Our findings have two main implications. First, quantitative endophenotypes for monogenic diseases that are measurable in large scale populations can be leveraged to infer rare variant pathogenicity. We demonstrated that effect sizes for rare variants in FH, LQTS, and MODY monogenic disease susceptibility genes with corresponding endophenotypes are proxies for variant pathogenicity in three large studies. Single-variant association testing in biobanks has become a widely used tool to explore the relations between rare variants and phenotypes of interest, yet it has primarily been used for genetic discovery purposes.21,22 Our findings suggest that referencing effect sizes from large-scale rare variant association testing may have applications beyond variant or gene discovery, aiding in variant classification. We anticipate that our findings will be widely applicable beyond FH, LQTS and MODY to additional quantitative endophenotypes for other monogenic diseases.

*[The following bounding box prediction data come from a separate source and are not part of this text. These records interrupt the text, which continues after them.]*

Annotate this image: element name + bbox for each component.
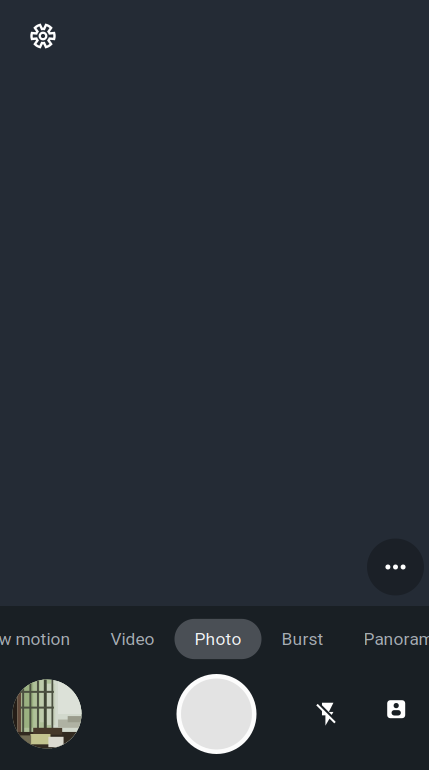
button[interactable]: Slow motion bbox=[0, 619, 90, 659]
button[interactable]: Photo bbox=[174, 619, 262, 659]
button[interactable]: Take photo bbox=[176, 674, 256, 754]
button[interactable]: Flash off bbox=[306, 692, 350, 736]
button[interactable]: Settings bbox=[21, 14, 65, 58]
staticText: Photo bbox=[194, 629, 242, 649]
button[interactable]: Switch camera bbox=[374, 687, 418, 731]
button[interactable]: Burst bbox=[262, 619, 344, 659]
staticText: Burst bbox=[282, 629, 324, 649]
button[interactable]: Gallery bbox=[12, 680, 82, 748]
button[interactable]: Panorama bbox=[344, 619, 429, 659]
staticText: Panorama bbox=[364, 629, 429, 649]
staticText: Video bbox=[110, 629, 154, 649]
button[interactable]: Video bbox=[90, 619, 174, 659]
button[interactable]: More options bbox=[367, 538, 424, 596]
staticText: Slow motion bbox=[0, 629, 70, 649]
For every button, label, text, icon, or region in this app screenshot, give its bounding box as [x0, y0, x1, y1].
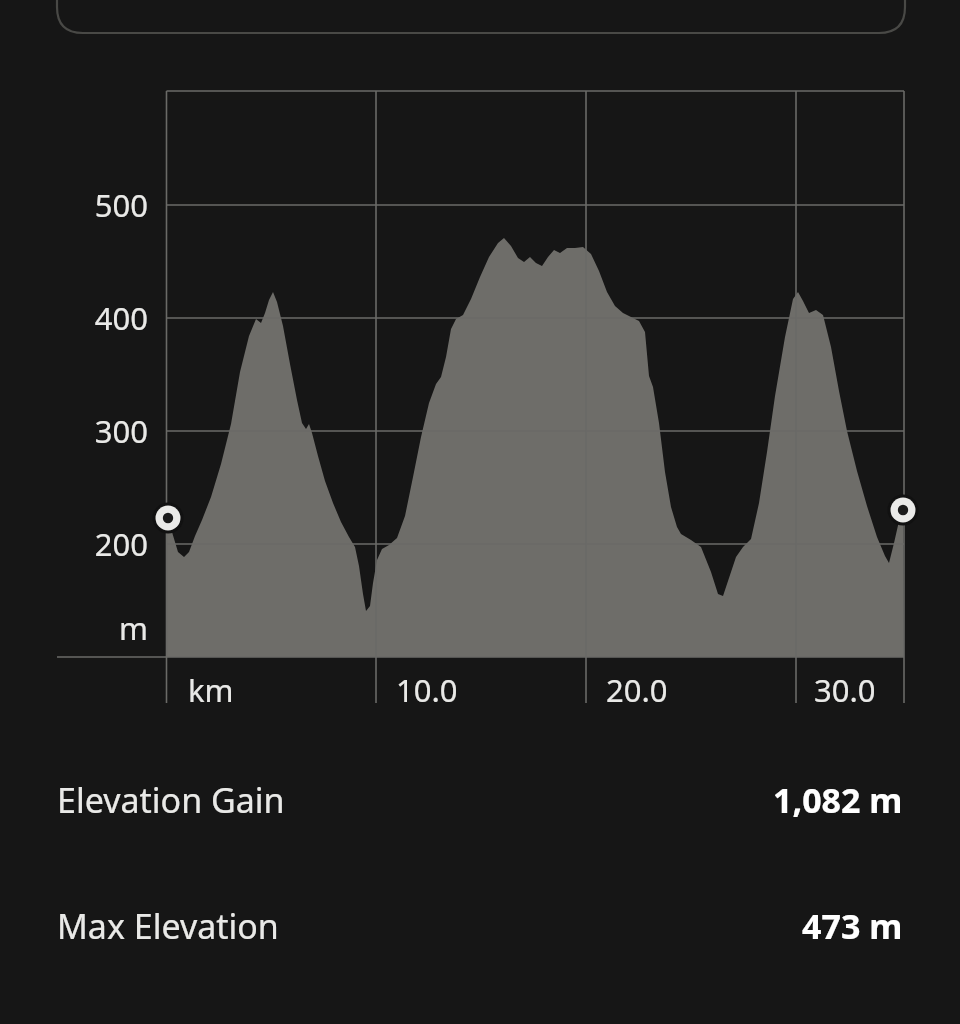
button[interactable]: Max Elevation [0, 888, 960, 964]
staticText: 200 [94, 523, 148, 565]
staticText: km [188, 669, 234, 711]
staticText: Elevation Gain [57, 777, 285, 823]
button[interactable]: Elevation Gain [0, 762, 960, 838]
staticText: 30.0 [814, 669, 876, 711]
staticText: 500 [94, 184, 148, 226]
staticText: 473 m [802, 903, 903, 949]
staticText: 1,082 m [773, 777, 903, 823]
staticText: 10.0 [396, 669, 458, 711]
staticText: m [119, 607, 148, 649]
staticText: 300 [94, 410, 148, 452]
staticText: Max Elevation [57, 903, 279, 949]
staticText: 20.0 [606, 669, 668, 711]
staticText: 400 [94, 297, 148, 339]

Second, variant effect sizes can be used as rapid and scalable discriminators of variant pathogenicity and may serve as tools to resolve variants with uncertain significance or conflicting classifications. Further, variant effect sizes may provide valuable evidence in the classification of novel variants. We anticipate that such applications may be utilized either prior to initiating a formal variant classification process or in conjunction with existing methods, which will require further prospective evaluation. The traditional variant classification process, which relies on familial segregation data and functional studies is time-consuming, labor-intensive, and subject to uncertainty.7 A growing landscape of computational tools are being deployed to predict pathogenicity through assessment of variant conservation and prediction of variant effects on protein function.23,24 However, current algorithms for classifying variant pathogenicity do not account for population-based genotype-phenotype associations, which can be interpreted as human-derived physiologic indicators of variant expressivity.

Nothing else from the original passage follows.